(Recorded data)

--*--

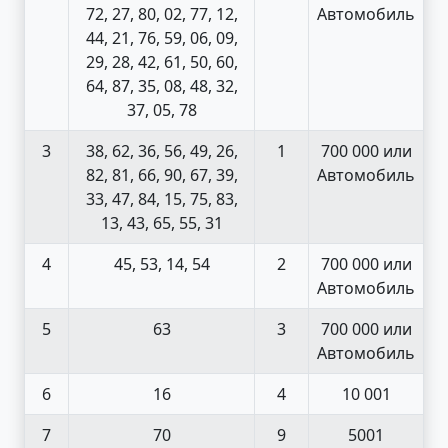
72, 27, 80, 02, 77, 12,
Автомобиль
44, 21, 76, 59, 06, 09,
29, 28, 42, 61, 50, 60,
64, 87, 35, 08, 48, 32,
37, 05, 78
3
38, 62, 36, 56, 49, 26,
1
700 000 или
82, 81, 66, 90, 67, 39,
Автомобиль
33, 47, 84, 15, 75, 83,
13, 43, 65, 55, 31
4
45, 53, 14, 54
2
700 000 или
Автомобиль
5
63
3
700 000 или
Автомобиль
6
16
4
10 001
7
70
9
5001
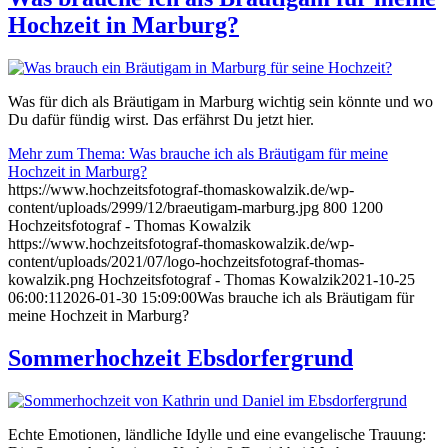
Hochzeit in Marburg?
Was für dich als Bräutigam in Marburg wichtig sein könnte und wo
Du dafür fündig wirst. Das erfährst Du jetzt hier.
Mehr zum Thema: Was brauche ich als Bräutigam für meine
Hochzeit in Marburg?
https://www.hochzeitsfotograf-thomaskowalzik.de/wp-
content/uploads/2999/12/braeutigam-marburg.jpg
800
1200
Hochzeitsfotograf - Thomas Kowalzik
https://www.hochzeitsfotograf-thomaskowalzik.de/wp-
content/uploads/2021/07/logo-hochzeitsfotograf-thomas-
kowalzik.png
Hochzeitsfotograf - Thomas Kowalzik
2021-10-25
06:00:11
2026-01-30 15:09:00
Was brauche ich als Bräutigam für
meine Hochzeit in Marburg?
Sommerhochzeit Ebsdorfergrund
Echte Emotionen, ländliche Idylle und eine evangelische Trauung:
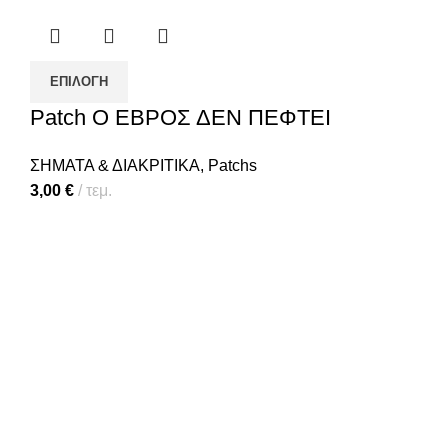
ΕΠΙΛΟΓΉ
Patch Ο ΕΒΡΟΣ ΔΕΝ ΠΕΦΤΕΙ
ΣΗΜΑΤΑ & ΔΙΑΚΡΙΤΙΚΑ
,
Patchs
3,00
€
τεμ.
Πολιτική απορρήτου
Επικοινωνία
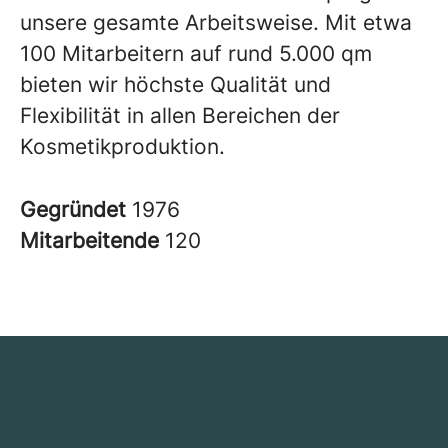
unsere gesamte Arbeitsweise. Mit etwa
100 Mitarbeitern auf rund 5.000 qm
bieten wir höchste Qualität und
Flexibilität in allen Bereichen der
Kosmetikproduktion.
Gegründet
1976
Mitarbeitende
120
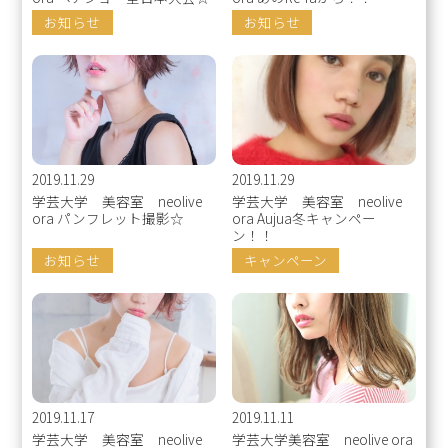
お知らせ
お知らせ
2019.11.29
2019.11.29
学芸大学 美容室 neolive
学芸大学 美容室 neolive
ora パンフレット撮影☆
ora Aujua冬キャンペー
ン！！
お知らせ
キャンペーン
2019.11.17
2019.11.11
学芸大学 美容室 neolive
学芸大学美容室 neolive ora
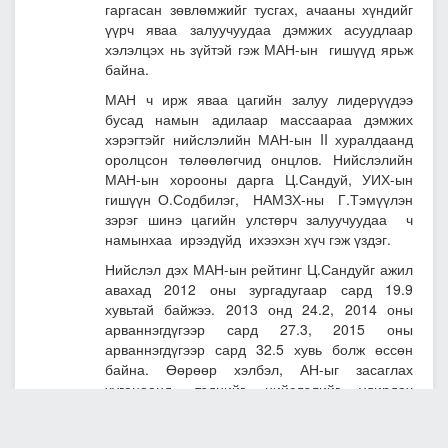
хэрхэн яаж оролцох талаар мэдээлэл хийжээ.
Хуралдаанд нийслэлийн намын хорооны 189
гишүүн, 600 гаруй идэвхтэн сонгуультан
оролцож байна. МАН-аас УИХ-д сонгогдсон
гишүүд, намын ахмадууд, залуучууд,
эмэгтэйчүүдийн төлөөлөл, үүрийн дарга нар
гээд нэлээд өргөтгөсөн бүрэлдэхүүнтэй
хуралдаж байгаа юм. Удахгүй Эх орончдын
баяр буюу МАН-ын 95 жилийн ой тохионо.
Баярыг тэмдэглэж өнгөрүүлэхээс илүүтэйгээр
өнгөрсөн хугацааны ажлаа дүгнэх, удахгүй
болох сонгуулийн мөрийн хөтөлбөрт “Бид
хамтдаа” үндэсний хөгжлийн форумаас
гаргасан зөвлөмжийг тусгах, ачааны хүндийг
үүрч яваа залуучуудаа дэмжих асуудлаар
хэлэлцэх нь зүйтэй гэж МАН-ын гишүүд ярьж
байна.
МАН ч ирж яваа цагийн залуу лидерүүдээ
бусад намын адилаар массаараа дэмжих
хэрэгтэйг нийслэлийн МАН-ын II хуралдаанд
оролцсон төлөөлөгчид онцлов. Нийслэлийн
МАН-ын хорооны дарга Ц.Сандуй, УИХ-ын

--*--

- **ACTIVITY**:
Determine how many lines in the records contain "brauche", and reply with the number only.

- **PROBLEM SOLUTION**:
2